## Task input
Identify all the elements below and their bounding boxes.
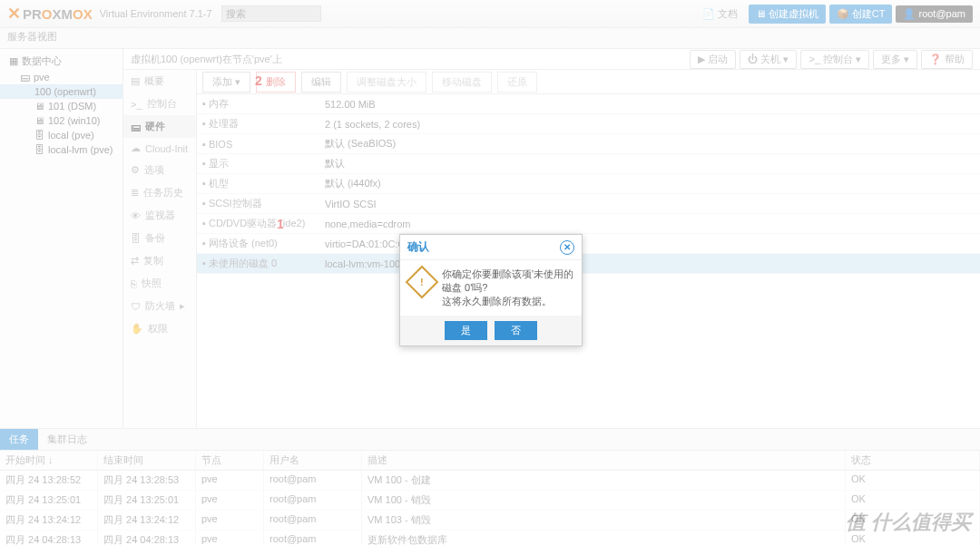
dialog-title: 确认 <box>407 239 429 255</box>
dialog-msg2: 这将永久删除所有数据。 <box>442 295 574 308</box>
no-button[interactable]: 否 <box>495 321 537 340</box>
dialog-msg1: 你确定你要删除该项'未使用的磁盘 0'吗? <box>442 268 574 295</box>
modal-overlay <box>0 0 980 435</box>
close-icon[interactable]: ✕ <box>560 240 574 255</box>
yes-button[interactable]: 是 <box>445 321 487 340</box>
confirm-dialog: 确认✕ ! 你确定你要删除该项'未使用的磁盘 0'吗?这将永久删除所有数据。 是… <box>399 234 583 346</box>
warning-icon: ! <box>406 266 439 299</box>
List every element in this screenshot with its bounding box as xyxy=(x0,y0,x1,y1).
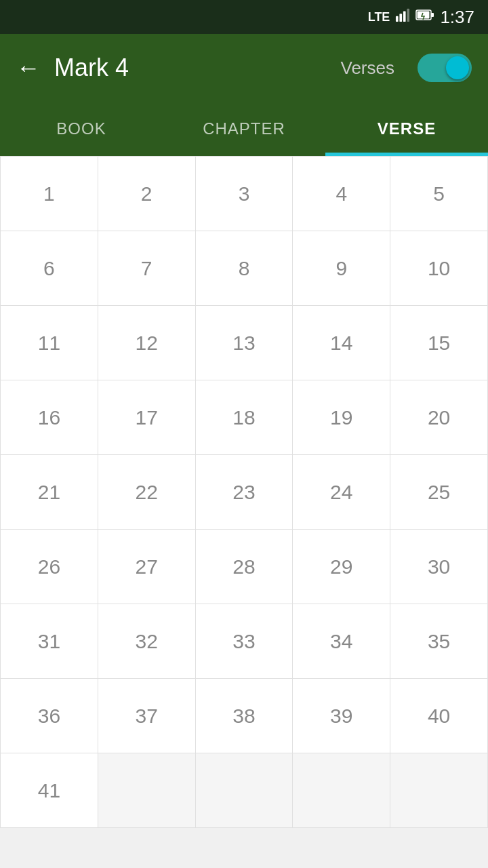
verse-cell-20[interactable]: 20 xyxy=(390,380,488,455)
verse-cell-35[interactable]: 35 xyxy=(390,604,488,679)
verse-grid: 1234567891011121314151617181920212223242… xyxy=(0,156,488,828)
verse-cell-1[interactable]: 1 xyxy=(1,157,98,231)
app-bar: ← Mark 4 Verses xyxy=(0,34,488,102)
verses-label: Verses xyxy=(341,58,395,79)
verse-cell-41[interactable]: 41 xyxy=(1,753,98,828)
toggle-thumb xyxy=(446,56,469,79)
signal-icon xyxy=(395,7,410,26)
verse-cell-8[interactable]: 8 xyxy=(196,231,293,306)
verse-cell-empty xyxy=(293,753,390,828)
verse-cell-32[interactable]: 32 xyxy=(98,604,196,679)
verse-cell-13[interactable]: 13 xyxy=(196,306,293,380)
verse-cell-empty xyxy=(390,753,488,828)
verse-cell-19[interactable]: 19 xyxy=(293,380,390,455)
verse-cell-11[interactable]: 11 xyxy=(1,306,98,380)
verse-cell-21[interactable]: 21 xyxy=(1,455,98,530)
verse-cell-30[interactable]: 30 xyxy=(390,530,488,604)
verse-cell-18[interactable]: 18 xyxy=(196,380,293,455)
verse-cell-36[interactable]: 36 xyxy=(1,679,98,753)
verse-cell-25[interactable]: 25 xyxy=(390,455,488,530)
toggle-track xyxy=(418,54,472,82)
verse-cell-15[interactable]: 15 xyxy=(390,306,488,380)
verse-cell-empty xyxy=(196,753,293,828)
tab-verse[interactable]: VERSE xyxy=(325,102,488,156)
status-bar: LTE 1:37 xyxy=(0,0,488,34)
battery-icon xyxy=(415,7,434,26)
tab-chapter[interactable]: CHAPTER xyxy=(163,102,325,156)
verse-cell-4[interactable]: 4 xyxy=(293,157,390,231)
svg-rect-6 xyxy=(431,13,434,17)
verses-toggle[interactable] xyxy=(418,54,472,82)
tab-book[interactable]: BOOK xyxy=(0,102,163,156)
verse-cell-27[interactable]: 27 xyxy=(98,530,196,604)
verse-cell-6[interactable]: 6 xyxy=(1,231,98,306)
verse-cell-7[interactable]: 7 xyxy=(98,231,196,306)
verse-cell-12[interactable]: 12 xyxy=(98,306,196,380)
verse-cell-31[interactable]: 31 xyxy=(1,604,98,679)
verse-cell-5[interactable]: 5 xyxy=(390,157,488,231)
verse-cell-37[interactable]: 37 xyxy=(98,679,196,753)
verse-cell-38[interactable]: 38 xyxy=(196,679,293,753)
verse-cell-22[interactable]: 22 xyxy=(98,455,196,530)
lte-indicator: LTE xyxy=(368,10,390,24)
verse-cell-14[interactable]: 14 xyxy=(293,306,390,380)
verse-cell-23[interactable]: 23 xyxy=(196,455,293,530)
verse-cell-39[interactable]: 39 xyxy=(293,679,390,753)
verse-cell-34[interactable]: 34 xyxy=(293,604,390,679)
svg-rect-3 xyxy=(407,9,410,22)
back-button[interactable]: ← xyxy=(16,56,41,80)
svg-rect-2 xyxy=(403,12,406,22)
clock: 1:37 xyxy=(440,7,474,28)
verse-cell-17[interactable]: 17 xyxy=(98,380,196,455)
verse-cell-10[interactable]: 10 xyxy=(390,231,488,306)
tab-bar: BOOK CHAPTER VERSE xyxy=(0,102,488,156)
verse-cell-28[interactable]: 28 xyxy=(196,530,293,604)
verse-cell-33[interactable]: 33 xyxy=(196,604,293,679)
verse-grid-container: 1234567891011121314151617181920212223242… xyxy=(0,156,488,828)
page-title: Mark 4 xyxy=(54,54,327,82)
verse-cell-3[interactable]: 3 xyxy=(196,157,293,231)
verse-cell-2[interactable]: 2 xyxy=(98,157,196,231)
verse-cell-24[interactable]: 24 xyxy=(293,455,390,530)
verse-cell-9[interactable]: 9 xyxy=(293,231,390,306)
svg-rect-1 xyxy=(400,14,403,22)
verse-cell-40[interactable]: 40 xyxy=(390,679,488,753)
verse-cell-26[interactable]: 26 xyxy=(1,530,98,604)
verse-cell-29[interactable]: 29 xyxy=(293,530,390,604)
svg-rect-0 xyxy=(396,16,399,22)
verse-cell-empty xyxy=(98,753,196,828)
verse-cell-16[interactable]: 16 xyxy=(1,380,98,455)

## Prompt
Repeat all of the listing above word for word, and exclude the pictures.

## Answer section
Identify all the elements below and their bounding boxes.
dialog-title: 确认 <box>407 239 429 255</box>
dialog-msg2: 这将永久删除所有数据。 <box>442 295 574 308</box>
no-button[interactable]: 否 <box>495 321 537 340</box>
dialog-msg1: 你确定你要删除该项'未使用的磁盘 0'吗? <box>442 268 574 295</box>
modal-overlay <box>0 0 980 435</box>
close-icon[interactable]: ✕ <box>560 240 574 255</box>
yes-button[interactable]: 是 <box>445 321 487 340</box>
confirm-dialog: 确认✕ ! 你确定你要删除该项'未使用的磁盘 0'吗?这将永久删除所有数据。 是… <box>399 234 583 346</box>
warning-icon: ! <box>406 266 439 299</box>
List every element in this screenshot with its bounding box as xyxy=(x0,y0,x1,y1).
verse-cell-20[interactable]: 20 xyxy=(390,380,488,455)
verse-cell-35[interactable]: 35 xyxy=(390,604,488,679)
verse-grid: 1234567891011121314151617181920212223242… xyxy=(0,156,488,828)
verse-cell-1[interactable]: 1 xyxy=(1,157,98,231)
app-bar: ← Mark 4 Verses xyxy=(0,34,488,102)
verses-label: Verses xyxy=(341,58,395,79)
verse-cell-41[interactable]: 41 xyxy=(1,753,98,828)
toggle-thumb xyxy=(446,56,469,79)
signal-icon xyxy=(395,7,410,26)
verse-cell-8[interactable]: 8 xyxy=(196,231,293,306)
verse-cell-empty xyxy=(293,753,390,828)
verse-cell-32[interactable]: 32 xyxy=(98,604,196,679)
verse-cell-13[interactable]: 13 xyxy=(196,306,293,380)
verse-cell-empty xyxy=(390,753,488,828)
verse-cell-19[interactable]: 19 xyxy=(293,380,390,455)
verse-cell-11[interactable]: 11 xyxy=(1,306,98,380)
verse-cell-21[interactable]: 21 xyxy=(1,455,98,530)
verse-cell-30[interactable]: 30 xyxy=(390,530,488,604)
verse-cell-18[interactable]: 18 xyxy=(196,380,293,455)
verse-cell-36[interactable]: 36 xyxy=(1,679,98,753)
verse-cell-25[interactable]: 25 xyxy=(390,455,488,530)
toggle-track xyxy=(418,54,472,82)
verse-cell-15[interactable]: 15 xyxy=(390,306,488,380)
verse-cell-empty xyxy=(196,753,293,828)
tab-verse[interactable]: VERSE xyxy=(325,102,488,156)
status-bar: LTE 1:37 xyxy=(0,0,488,34)
battery-icon xyxy=(415,7,434,26)
tab-chapter[interactable]: CHAPTER xyxy=(163,102,325,156)
verse-cell-4[interactable]: 4 xyxy=(293,157,390,231)
svg-rect-6 xyxy=(431,13,434,17)
verses-toggle[interactable] xyxy=(418,54,472,82)
tab-book[interactable]: BOOK xyxy=(0,102,163,156)
verse-cell-27[interactable]: 27 xyxy=(98,530,196,604)
verse-cell-6[interactable]: 6 xyxy=(1,231,98,306)
verse-cell-7[interactable]: 7 xyxy=(98,231,196,306)
verse-cell-12[interactable]: 12 xyxy=(98,306,196,380)
verse-cell-31[interactable]: 31 xyxy=(1,604,98,679)
verse-cell-5[interactable]: 5 xyxy=(390,157,488,231)
verse-cell-37[interactable]: 37 xyxy=(98,679,196,753)
verse-cell-38[interactable]: 38 xyxy=(196,679,293,753)
verse-cell-22[interactable]: 22 xyxy=(98,455,196,530)
lte-indicator: LTE xyxy=(368,10,390,24)
verse-cell-14[interactable]: 14 xyxy=(293,306,390,380)
verse-cell-23[interactable]: 23 xyxy=(196,455,293,530)
verse-cell-39[interactable]: 39 xyxy=(293,679,390,753)
verse-cell-34[interactable]: 34 xyxy=(293,604,390,679)
svg-rect-3 xyxy=(407,9,410,22)
back-button[interactable]: ← xyxy=(16,56,41,80)
svg-rect-2 xyxy=(403,12,406,22)
clock: 1:37 xyxy=(440,7,474,28)
verse-cell-17[interactable]: 17 xyxy=(98,380,196,455)
verse-cell-10[interactable]: 10 xyxy=(390,231,488,306)
tab-bar: BOOK CHAPTER VERSE xyxy=(0,102,488,156)
verse-cell-28[interactable]: 28 xyxy=(196,530,293,604)
verse-cell-33[interactable]: 33 xyxy=(196,604,293,679)
verse-grid-container: 1234567891011121314151617181920212223242… xyxy=(0,156,488,828)
page-title: Mark 4 xyxy=(54,54,327,82)
verse-cell-3[interactable]: 3 xyxy=(196,157,293,231)
verse-cell-2[interactable]: 2 xyxy=(98,157,196,231)
verse-cell-24[interactable]: 24 xyxy=(293,455,390,530)
verse-cell-9[interactable]: 9 xyxy=(293,231,390,306)
svg-rect-1 xyxy=(400,14,403,22)
verse-cell-40[interactable]: 40 xyxy=(390,679,488,753)
verse-cell-26[interactable]: 26 xyxy=(1,530,98,604)
verse-cell-29[interactable]: 29 xyxy=(293,530,390,604)
svg-rect-0 xyxy=(396,16,399,22)
verse-cell-empty xyxy=(98,753,196,828)
verse-cell-16[interactable]: 16 xyxy=(1,380,98,455)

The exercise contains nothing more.